In essence, he went in search of a sweet spot: How much training is too much? What represents a reasonable norm? Where is the equator?

For decades in the GAA, excess was portrayed as a virtue. Teams who wanted to win, and players who wanted to be successful, were inculcated with the belief that they needed to do more than everybody else. Begley’s document swam against the current.

“Players are investing in this and maybe they’re saying to themselves, ‘Why am I doing it?’ Obviously, there’s pride in the jersey – I know it’s a cliche – but it is there. But players are losing opportunities in their careers, or students can’t work part-time because they’re playing and training.

“We’re trying to improve the balance. I was good to let things go but I remember players that I played with who would hold onto things. A bad game or a bad loss, and three days later they’re still depressed about it. You don’t want that for any player. And that word ‘enjoyment’, I don’t know if that’s been used a lot either. A lot of players are keen to have that.”

Did he have it? Yeah. Not always, naturally, but yeah.

In Begley’s first season on the senior panel, Mick O’Dwyer was the Laois manager, with all of the reflected glamour and souped-up optimism that trailed in his wake.

They lost the 2005 Leinster final to Dublin by a point, kicked from a disputed 45. Begley was just a teenager, plunged into this whirlpool; Bryan Cullen, Jason Sherlock and Mossy Quinn, three of Dublin’s poster-boy forwards, landed in his orbit during the game, and he lapped it up.

By the following year, though, he was in Australia. Begley and Brendan Quigley, another outstanding young Laois player, were scouted by the Brisbane Lions in the AFL and they jumped together.

Within about five months Quigley had returned home; Begley stuck it out. In his second season he was named the Lions’ Rookie of the Year, and even though his third season was ruined by injuries, he expected to be part of the roster for the following season.

“I was kind of told I had another contract coming, but then there was a change of coach. It’s a business and you have to get rid of players to get new ones in. Being de-listed was still a shock. I was really caught off-guard with it.

“One of the guys from the coaching team sat me down and tried to explain it to me, but it was really just blurry noise. I was more thinking about how I was going to tell my family.

“When it happened first you feel like a failure because you had seen something different in your head. You thought, ‘I’ll be here for eight, 10, however many years’. Then you think, ‘That’s it, it’s done’. I didn’t do well enough. Maybe I wasn’t good enough.”

After he was delisted a couple of other clubs showed interest, and he signed for St Kilda. But they went on a long-winning run that year, and Begley couldn’t break into the team. At the end of that season he was released again and this time he came home.

Parnells in Dublin were looking for a games development officer and Begley accepted the role. Two or three other players from outside Dublin landed in Parnells around the same time, and for a few months they shared a house with Stephen Cluxton. Imagine.

“People are always asking me, ‘What’s Cluxton like?’ He’s one of the most loyal guys you’ll meet. Very humble.

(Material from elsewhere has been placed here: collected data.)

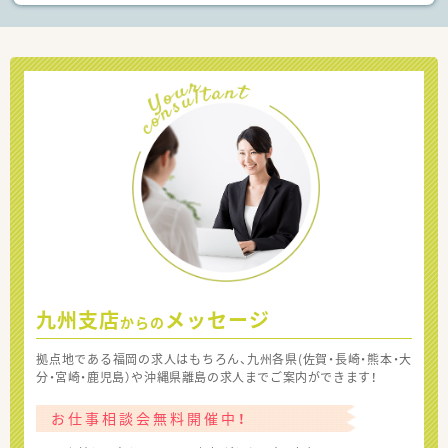
九州支店
メッセージ
からの
拠点地である福岡の求人はもちろん、九州各県(佐賀・長崎・熊本・大
分・宮崎・鹿児島）や沖縄県離島の求人までご案内ができます！
お仕事相談会無料開催中！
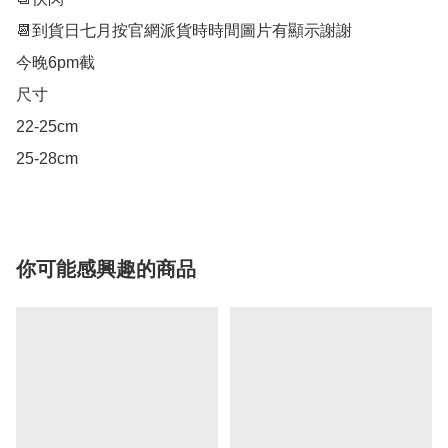
📆到貨日七月按官網派貨時時間圖片有顯示謝謝

今晚6pm截

尺寸

22-25cm

你可能感興趣的商品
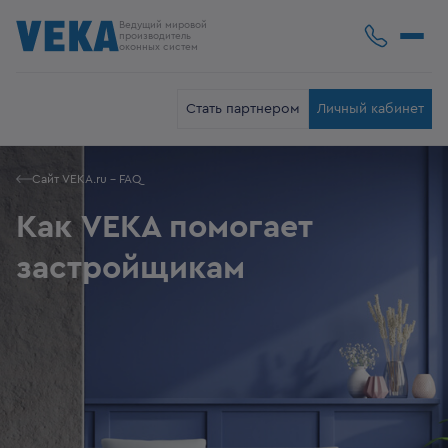
Ведущий мировой
производитель
оконных систем
Стать партнером
Личный кабинет
Сайт VEKA.ru - FAQ
Как VEKA помогает
застройщикам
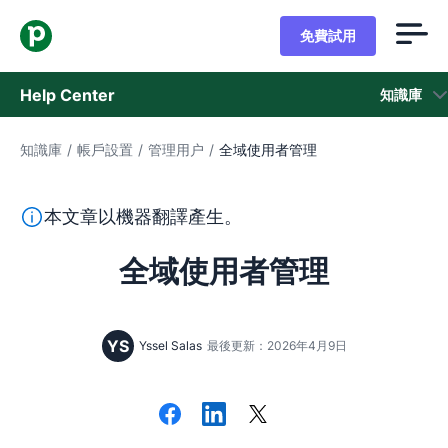
免費試用
Help Center
知識庫
知識庫
/
帳戶設置
/
管理用户
/
全域使用者管理
知識庫
狀態
本段文字係以機器翻譯工具由英文翻譯而來，尚未經由真人
本文章以機器翻譯產生。
聯繫客戶支援
全域使用者管理
YS
Yssel Salas
最後更新：2026年4月9日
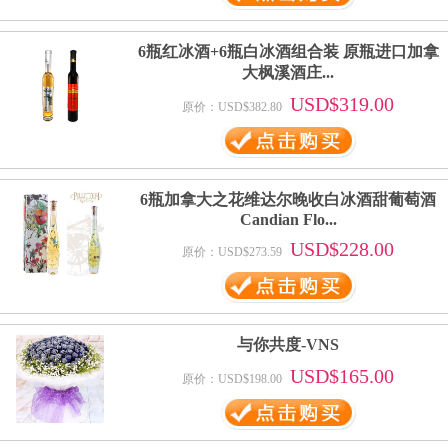
6瓶红冰酒+6瓶白冰酒组合装 原瓶进口加拿
大枫溪酒庄...
USD$319.00
原价：USD$382.80
6瓶加拿大之花维达尔晚收白冰酒甜葡萄酒
Candian Flo...
USD$228.00
原价：USD$273.59
与你共度-VNS
USD$165.00
原价：USD$198.00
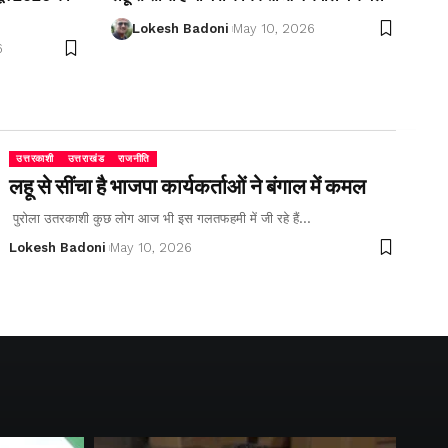
Lokesh Badoni
May 10, 2026
6
उत्तरकाशी
उत्तराखंड
राजनीति
लहू से सींचा है भाजपा कार्यकर्ताओं ने बंगाल में कमल
पुरोला उतरकाशी कुछ लोग आज भी इस गलतफहमी में जी रहे हैं…
Lokesh Badoni
May 10, 2026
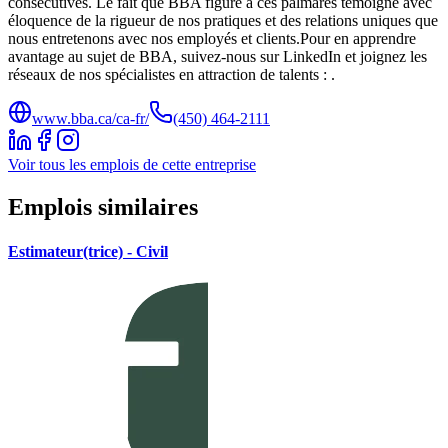
consécutives. Le fait que BBA figure à ces palmarès témoigne avec
éloquence de la rigueur de nos pratiques et des relations uniques que
nous entretenons avec nos employés et clients.Pour en apprendre
avantage au sujet de BBA, suivez-nous sur LinkedIn et joignez les
réseaux de nos spécialistes en attraction de talents : .
www.bba.ca/ca-fr/
(450) 464-2111
Voir tous les emplois de cette entreprise
Emplois similaires
Estimateur(trice) - Civil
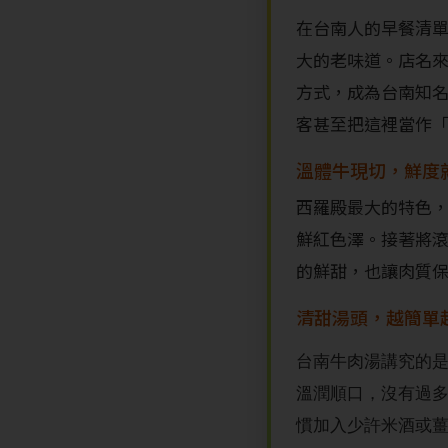
在台南人的早餐清
大的老味道。店名
方式，成為台南知
客甚至把這裡當作
溫體牛現切，鮮度
西羅殿最大的特色
鮮紅色澤。接著將
的鮮甜，也讓肉質
清甜湯頭，越簡單
台南牛肉湯講究的
溫潤順口，沒有過
慣加入少許米酒或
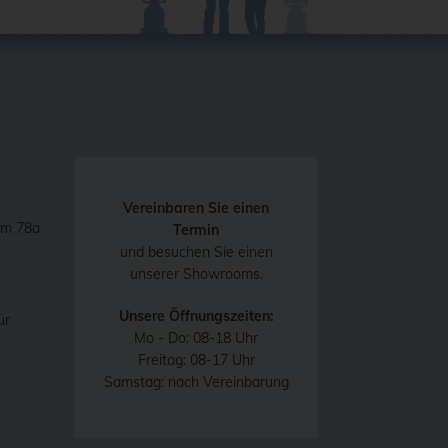
Vereinbaren Sie einen
mm 78a
Termin
und besuchen Sie einen
unserer Showrooms.
Unsere Öffnungszeiten:
ür
Mo - Do: 08-18 Uhr
Freitag: 08-17 Uhr
Samstag: nach Vereinbarung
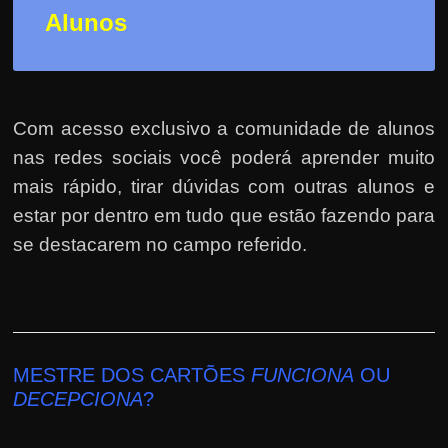
Alunos
Com acesso exclusivo a comunidade de alunos
nas redes sociais você poderá aprender muito
mais rápido, tirar dúvidas com outras alunos e
estar por dentro em tudo que estão fazendo para
se destacarem no campo referido.
MESTRE DOS CARTÕES
FUNCIONA
OU
DECEPCIONA
?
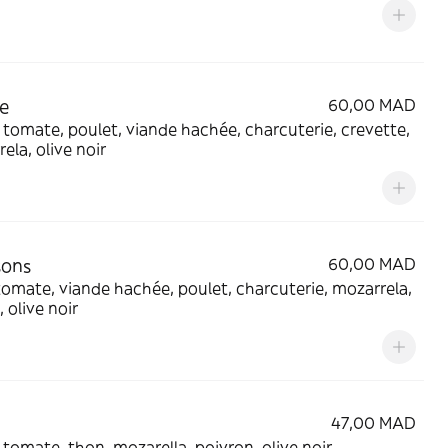
e
60,00 MAD
tomate, poulet, viande hachée, charcuterie, crevette,
ela, olive noir
sons
60,00 MAD
omate, viande hachée, poulet, charcuterie, mozarrela,
, olive noir
47,00 MAD
tomate, thon, mozarella, poivron, olive noir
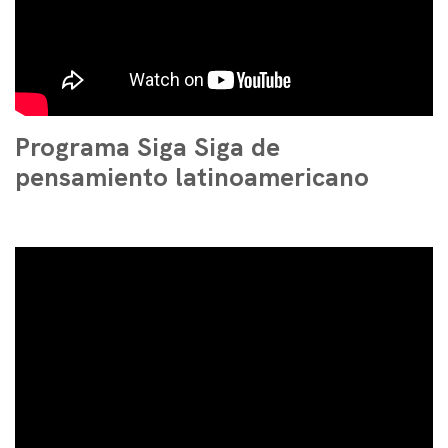
Programa Siga Siga de
pensamiento latinoamericano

I think people think he’s a bit strange, but he just wants to live his life and keep to himself.

“He was the kind of guy as well that football wasn’t the be-all and end-all for him. It wasn’t as if he needed it. He enjoyed it, he wanted to be part of it, but he had other passions outside of it.”

And Begley?

He kept going. Thirteen years after his only appearance in a Leinster final, he won a Division Four League final, the curtain-raiser on a spring Saturday double-header in Croke Park, in front of the caring and the committed.

“It’s funny, but that was one of the best memories I have from my Laois career.”

The last game? A 16-point hiding from Westmeath in the 2021 championship. Maybe it is best not to remember everything.

The club season is in full cry now, but intercounty teams have permission to resume training next month. Not everyone will wait for the gun.

Begley’s document on contact hours is still being discussed in Croke Park and he expects an outcome before intercounty training resumes.

Will everyone listen? That’s not the point. This is a good fight.